→ **DIRECTIONS**: The range runs from the line containing "Способ управления" through the last line of the material below; retype it exactly, leaving out the pictures.

→ **RECORDS SHOWN**:
◆ ◆ ◆

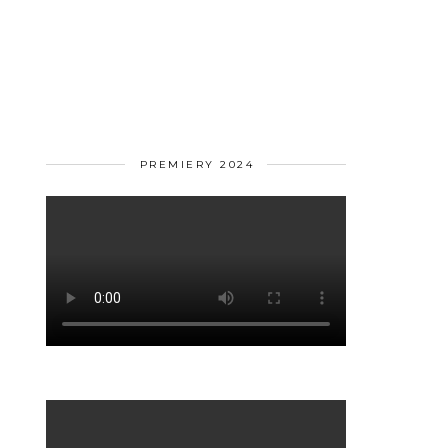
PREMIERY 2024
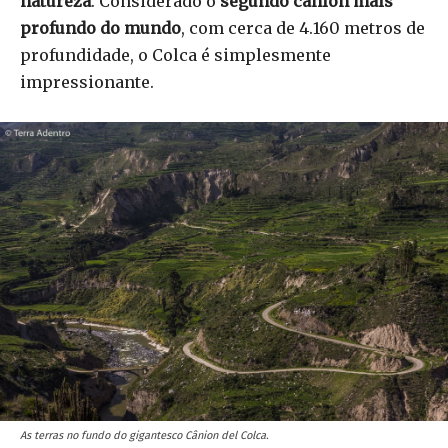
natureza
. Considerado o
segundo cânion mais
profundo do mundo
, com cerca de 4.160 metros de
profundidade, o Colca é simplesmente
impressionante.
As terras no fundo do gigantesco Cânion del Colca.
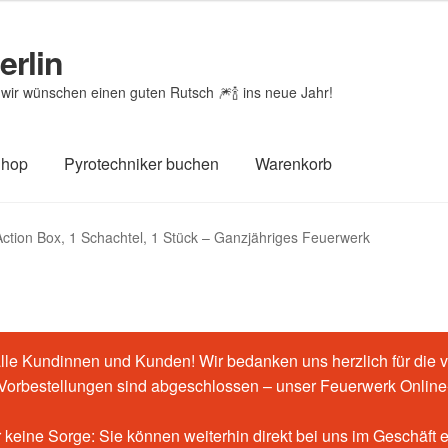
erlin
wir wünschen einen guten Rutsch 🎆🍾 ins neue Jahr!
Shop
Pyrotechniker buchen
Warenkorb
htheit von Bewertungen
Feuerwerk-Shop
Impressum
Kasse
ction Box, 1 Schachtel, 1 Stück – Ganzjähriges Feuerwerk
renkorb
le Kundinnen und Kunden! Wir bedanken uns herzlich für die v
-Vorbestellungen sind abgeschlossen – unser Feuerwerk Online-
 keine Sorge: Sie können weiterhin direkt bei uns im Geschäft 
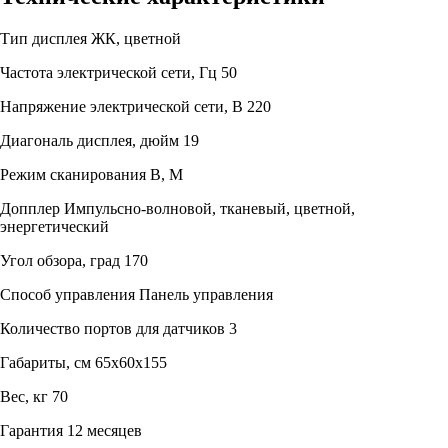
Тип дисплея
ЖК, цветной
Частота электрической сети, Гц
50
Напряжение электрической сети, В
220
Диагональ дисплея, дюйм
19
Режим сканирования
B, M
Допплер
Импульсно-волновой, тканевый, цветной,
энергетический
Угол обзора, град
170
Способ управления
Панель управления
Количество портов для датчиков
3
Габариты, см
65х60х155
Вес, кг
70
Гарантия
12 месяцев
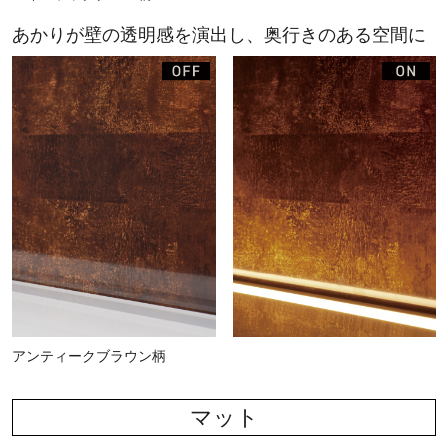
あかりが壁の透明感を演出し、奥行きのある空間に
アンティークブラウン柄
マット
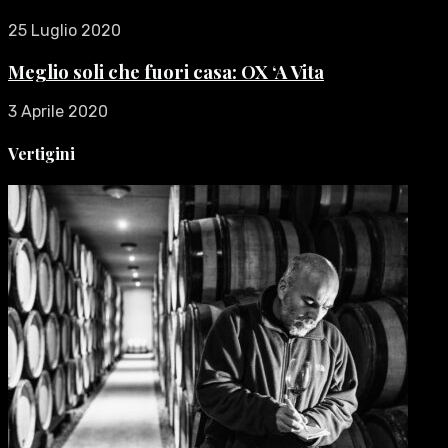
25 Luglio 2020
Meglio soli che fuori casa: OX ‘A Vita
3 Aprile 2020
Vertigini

◆ ◆ ◆

→ **ANSWER SECTION**:
Способ управления
Панель управления
Количество портов для датчиков
3
Габариты, см
65х60х155
Вес, кг
70
Гарантия
12 месяцев
あかりが壁の透明感を演出し、奥行きのある空間に
アンティークブラウン柄
マット
25 Luglio 2020
Meglio soli che fuori casa: OX ‘A Vita
3 Aprile 2020
Vertigini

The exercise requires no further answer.